# TASK REQUIREMENTS:
Which lines in the data below contain the string "Iceland"? Show each one.

─── EXERCISE MATERIAL ───

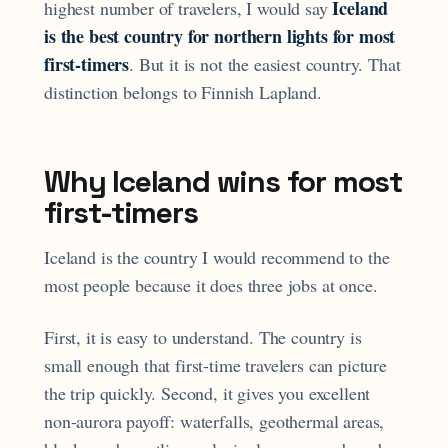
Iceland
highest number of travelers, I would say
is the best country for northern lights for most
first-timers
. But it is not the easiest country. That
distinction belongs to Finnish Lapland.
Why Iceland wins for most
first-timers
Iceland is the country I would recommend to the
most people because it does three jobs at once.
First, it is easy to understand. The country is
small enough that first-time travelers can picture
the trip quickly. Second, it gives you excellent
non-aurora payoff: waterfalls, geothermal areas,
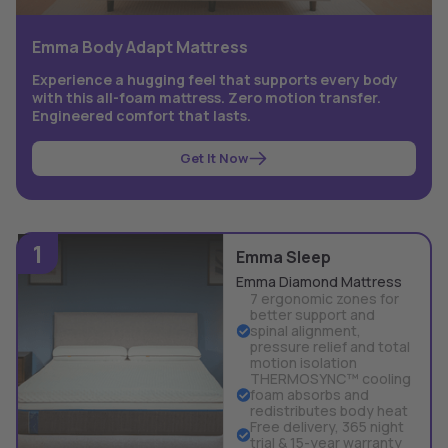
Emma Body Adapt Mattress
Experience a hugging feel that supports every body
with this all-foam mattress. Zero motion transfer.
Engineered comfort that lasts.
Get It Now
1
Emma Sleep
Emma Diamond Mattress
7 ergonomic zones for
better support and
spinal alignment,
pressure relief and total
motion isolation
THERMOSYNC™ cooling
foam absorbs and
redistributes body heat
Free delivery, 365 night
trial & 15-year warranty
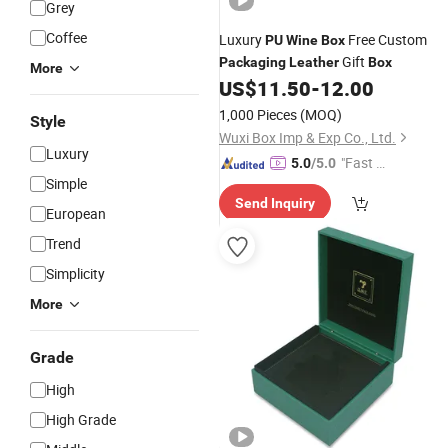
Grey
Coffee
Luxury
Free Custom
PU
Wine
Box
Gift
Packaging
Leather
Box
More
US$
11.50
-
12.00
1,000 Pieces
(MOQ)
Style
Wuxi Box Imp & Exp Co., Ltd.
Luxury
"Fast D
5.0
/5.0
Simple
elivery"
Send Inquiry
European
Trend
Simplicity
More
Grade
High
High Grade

───
─── EXERCISE MATERIAL ───

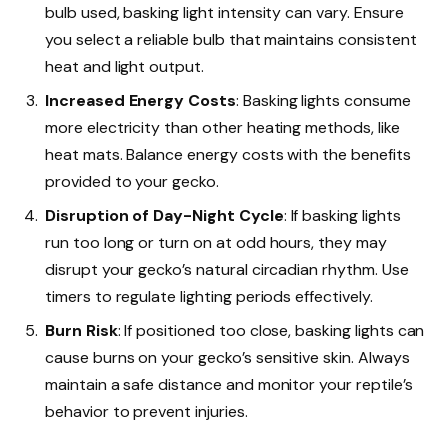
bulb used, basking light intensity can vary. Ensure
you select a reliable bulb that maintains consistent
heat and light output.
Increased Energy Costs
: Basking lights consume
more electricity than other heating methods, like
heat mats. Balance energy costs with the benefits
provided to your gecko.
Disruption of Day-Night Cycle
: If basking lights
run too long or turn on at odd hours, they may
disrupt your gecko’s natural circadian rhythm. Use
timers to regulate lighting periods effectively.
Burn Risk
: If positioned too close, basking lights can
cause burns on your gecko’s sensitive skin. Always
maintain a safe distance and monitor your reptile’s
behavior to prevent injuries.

───
─── EXERCISE MATERIAL ───

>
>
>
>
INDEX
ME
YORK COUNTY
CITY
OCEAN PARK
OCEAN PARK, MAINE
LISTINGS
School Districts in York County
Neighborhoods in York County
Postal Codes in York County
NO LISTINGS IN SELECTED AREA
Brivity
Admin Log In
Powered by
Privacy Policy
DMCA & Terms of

───

# RESPONSE TO THIS TASK:
Iceland
Why Iceland wins for most
Iceland is the country I would recommend to the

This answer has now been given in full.